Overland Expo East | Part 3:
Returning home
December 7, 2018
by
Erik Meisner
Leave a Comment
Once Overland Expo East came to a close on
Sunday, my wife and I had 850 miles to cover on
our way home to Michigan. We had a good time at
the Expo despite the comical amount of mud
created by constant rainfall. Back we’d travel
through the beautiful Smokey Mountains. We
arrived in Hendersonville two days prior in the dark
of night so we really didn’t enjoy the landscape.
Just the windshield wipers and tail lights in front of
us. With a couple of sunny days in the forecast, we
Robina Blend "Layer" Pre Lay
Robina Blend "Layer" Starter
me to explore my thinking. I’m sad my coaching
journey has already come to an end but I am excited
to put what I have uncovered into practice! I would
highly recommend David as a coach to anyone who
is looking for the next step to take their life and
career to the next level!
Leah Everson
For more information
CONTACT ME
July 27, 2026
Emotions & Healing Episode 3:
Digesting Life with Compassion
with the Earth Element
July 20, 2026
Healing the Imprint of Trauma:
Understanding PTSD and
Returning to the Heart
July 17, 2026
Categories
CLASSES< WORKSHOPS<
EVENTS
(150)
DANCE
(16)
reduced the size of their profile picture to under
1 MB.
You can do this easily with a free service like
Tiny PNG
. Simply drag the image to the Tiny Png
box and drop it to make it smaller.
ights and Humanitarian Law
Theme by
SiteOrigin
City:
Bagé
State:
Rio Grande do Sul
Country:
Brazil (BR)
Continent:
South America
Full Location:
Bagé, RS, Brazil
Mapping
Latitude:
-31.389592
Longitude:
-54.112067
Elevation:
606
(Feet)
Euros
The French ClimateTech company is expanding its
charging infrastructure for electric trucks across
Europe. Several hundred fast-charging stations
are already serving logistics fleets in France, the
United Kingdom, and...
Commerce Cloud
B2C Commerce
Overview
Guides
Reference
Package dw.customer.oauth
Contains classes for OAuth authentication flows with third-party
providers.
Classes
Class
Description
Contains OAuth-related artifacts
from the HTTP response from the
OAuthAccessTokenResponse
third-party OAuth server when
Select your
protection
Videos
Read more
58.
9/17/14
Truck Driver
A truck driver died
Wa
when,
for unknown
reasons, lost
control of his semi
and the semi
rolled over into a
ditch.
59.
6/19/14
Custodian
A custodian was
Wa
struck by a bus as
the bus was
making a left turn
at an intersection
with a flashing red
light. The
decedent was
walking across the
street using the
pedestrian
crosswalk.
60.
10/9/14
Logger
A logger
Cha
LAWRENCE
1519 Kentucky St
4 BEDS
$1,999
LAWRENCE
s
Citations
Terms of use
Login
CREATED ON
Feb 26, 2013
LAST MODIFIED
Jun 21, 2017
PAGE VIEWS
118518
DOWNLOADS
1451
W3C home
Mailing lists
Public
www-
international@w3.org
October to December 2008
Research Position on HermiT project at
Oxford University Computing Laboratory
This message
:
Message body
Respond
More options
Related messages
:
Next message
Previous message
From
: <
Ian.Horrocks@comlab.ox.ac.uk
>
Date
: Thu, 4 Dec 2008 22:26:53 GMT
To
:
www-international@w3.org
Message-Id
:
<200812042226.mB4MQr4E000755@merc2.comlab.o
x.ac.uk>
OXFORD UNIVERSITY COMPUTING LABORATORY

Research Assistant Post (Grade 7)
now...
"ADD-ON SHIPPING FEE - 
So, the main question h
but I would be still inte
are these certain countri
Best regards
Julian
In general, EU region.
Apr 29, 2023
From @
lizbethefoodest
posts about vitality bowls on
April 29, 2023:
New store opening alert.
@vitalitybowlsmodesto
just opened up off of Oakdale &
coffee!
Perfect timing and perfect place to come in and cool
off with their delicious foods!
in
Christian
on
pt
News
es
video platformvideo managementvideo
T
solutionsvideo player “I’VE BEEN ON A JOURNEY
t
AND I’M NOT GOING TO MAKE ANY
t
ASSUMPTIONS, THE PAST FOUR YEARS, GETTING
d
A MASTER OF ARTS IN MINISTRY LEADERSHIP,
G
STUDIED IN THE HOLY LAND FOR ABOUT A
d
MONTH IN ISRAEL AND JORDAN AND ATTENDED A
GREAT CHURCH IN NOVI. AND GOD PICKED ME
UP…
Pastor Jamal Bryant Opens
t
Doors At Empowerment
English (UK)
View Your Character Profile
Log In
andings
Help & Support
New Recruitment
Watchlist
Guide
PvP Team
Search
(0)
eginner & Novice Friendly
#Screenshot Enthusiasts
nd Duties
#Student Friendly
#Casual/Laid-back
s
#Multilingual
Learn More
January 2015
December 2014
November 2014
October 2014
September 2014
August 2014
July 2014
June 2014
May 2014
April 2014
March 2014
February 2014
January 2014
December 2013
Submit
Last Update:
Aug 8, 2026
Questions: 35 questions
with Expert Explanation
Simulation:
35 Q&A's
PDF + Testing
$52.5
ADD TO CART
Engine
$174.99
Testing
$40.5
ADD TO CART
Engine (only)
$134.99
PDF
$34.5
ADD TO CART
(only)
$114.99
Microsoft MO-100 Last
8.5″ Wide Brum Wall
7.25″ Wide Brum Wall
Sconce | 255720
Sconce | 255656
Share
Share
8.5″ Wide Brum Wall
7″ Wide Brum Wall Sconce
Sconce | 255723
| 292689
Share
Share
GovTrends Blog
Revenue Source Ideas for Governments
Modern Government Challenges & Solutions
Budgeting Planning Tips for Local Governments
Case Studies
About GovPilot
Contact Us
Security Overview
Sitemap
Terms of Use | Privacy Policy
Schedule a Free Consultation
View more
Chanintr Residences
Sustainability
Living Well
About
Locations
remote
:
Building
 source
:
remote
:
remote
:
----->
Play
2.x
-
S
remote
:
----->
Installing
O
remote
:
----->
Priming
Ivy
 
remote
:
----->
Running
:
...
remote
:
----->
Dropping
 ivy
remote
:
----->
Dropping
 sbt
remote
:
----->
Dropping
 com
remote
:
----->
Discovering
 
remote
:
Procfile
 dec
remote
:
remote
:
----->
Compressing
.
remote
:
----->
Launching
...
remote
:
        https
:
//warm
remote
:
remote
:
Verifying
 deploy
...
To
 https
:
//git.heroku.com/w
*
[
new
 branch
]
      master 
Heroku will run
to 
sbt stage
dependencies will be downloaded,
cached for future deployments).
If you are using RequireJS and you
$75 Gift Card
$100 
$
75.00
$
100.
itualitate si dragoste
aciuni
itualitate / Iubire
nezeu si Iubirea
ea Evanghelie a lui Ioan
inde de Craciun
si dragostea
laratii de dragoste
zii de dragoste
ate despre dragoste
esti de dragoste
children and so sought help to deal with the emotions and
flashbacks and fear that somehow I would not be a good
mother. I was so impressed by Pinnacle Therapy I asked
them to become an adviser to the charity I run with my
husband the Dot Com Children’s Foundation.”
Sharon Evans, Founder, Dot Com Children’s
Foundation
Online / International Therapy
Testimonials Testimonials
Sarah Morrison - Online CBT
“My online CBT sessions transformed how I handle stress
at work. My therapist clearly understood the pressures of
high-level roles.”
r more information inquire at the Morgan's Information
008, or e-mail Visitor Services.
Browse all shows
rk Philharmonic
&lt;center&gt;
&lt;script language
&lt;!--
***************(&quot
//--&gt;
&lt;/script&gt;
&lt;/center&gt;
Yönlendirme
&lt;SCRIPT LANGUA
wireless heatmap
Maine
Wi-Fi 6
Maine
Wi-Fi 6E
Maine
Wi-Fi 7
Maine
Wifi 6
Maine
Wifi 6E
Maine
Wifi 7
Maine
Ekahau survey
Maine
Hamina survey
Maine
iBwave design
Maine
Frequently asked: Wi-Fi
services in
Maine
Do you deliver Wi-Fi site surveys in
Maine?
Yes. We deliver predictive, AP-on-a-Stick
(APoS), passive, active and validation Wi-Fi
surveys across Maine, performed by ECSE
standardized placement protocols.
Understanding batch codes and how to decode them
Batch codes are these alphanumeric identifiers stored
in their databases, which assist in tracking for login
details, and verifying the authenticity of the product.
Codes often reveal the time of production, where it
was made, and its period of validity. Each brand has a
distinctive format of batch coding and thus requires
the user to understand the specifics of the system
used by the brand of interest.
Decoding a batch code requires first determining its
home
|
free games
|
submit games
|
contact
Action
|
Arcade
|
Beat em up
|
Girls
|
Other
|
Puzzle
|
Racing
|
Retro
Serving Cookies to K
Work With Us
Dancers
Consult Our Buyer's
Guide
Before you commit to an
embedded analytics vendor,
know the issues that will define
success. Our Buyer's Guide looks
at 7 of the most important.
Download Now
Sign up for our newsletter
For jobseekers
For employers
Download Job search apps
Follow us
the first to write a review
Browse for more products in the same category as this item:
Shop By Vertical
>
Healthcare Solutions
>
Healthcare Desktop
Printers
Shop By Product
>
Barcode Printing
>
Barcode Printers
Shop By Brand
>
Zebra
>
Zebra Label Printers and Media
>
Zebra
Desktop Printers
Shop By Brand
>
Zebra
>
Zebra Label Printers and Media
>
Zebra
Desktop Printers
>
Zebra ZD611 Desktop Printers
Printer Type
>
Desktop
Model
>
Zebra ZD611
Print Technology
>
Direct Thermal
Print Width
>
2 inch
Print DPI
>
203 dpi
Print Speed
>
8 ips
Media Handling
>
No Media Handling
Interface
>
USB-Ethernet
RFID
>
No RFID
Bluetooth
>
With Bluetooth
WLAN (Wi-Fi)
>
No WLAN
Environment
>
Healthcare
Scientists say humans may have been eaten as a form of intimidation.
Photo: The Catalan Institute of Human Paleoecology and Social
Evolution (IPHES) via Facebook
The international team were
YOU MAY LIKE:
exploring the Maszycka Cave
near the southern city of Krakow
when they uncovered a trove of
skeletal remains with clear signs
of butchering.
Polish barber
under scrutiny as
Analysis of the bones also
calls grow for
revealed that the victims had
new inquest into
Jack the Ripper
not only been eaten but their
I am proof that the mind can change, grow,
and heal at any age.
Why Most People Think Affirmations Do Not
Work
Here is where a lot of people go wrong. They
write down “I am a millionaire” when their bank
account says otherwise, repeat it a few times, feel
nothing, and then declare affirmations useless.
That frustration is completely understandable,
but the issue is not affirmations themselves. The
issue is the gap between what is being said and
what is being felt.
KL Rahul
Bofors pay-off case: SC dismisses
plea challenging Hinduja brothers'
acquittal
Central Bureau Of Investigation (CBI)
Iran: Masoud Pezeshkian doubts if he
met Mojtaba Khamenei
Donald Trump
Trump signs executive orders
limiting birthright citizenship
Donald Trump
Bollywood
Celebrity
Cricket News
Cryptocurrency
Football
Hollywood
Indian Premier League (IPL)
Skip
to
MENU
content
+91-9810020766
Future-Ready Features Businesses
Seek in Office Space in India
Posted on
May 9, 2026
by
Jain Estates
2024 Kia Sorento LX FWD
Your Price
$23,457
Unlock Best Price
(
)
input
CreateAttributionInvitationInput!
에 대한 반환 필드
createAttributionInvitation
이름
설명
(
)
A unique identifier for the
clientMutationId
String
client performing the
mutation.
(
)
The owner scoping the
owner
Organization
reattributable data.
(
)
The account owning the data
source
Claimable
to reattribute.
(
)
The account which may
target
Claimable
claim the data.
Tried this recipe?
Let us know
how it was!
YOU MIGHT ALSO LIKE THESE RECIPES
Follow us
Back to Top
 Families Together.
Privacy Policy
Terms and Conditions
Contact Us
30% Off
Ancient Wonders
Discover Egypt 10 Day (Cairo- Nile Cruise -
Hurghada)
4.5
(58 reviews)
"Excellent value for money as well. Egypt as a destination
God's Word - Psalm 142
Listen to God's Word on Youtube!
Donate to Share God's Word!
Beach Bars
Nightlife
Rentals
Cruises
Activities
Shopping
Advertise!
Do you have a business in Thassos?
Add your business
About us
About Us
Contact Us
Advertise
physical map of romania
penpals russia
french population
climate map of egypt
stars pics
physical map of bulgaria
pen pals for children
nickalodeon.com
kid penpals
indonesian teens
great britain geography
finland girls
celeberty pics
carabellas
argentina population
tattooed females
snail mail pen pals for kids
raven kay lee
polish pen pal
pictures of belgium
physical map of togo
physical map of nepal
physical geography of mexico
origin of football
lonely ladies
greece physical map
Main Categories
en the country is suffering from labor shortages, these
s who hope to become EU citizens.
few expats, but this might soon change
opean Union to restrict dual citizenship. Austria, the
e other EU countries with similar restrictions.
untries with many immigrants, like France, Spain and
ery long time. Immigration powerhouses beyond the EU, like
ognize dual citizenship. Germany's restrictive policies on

> **Task objective**
Reproduce all lines from the records above that include the word "signs".

> **Written solution**
skeletal remains with clear signs
Trump signs executive orders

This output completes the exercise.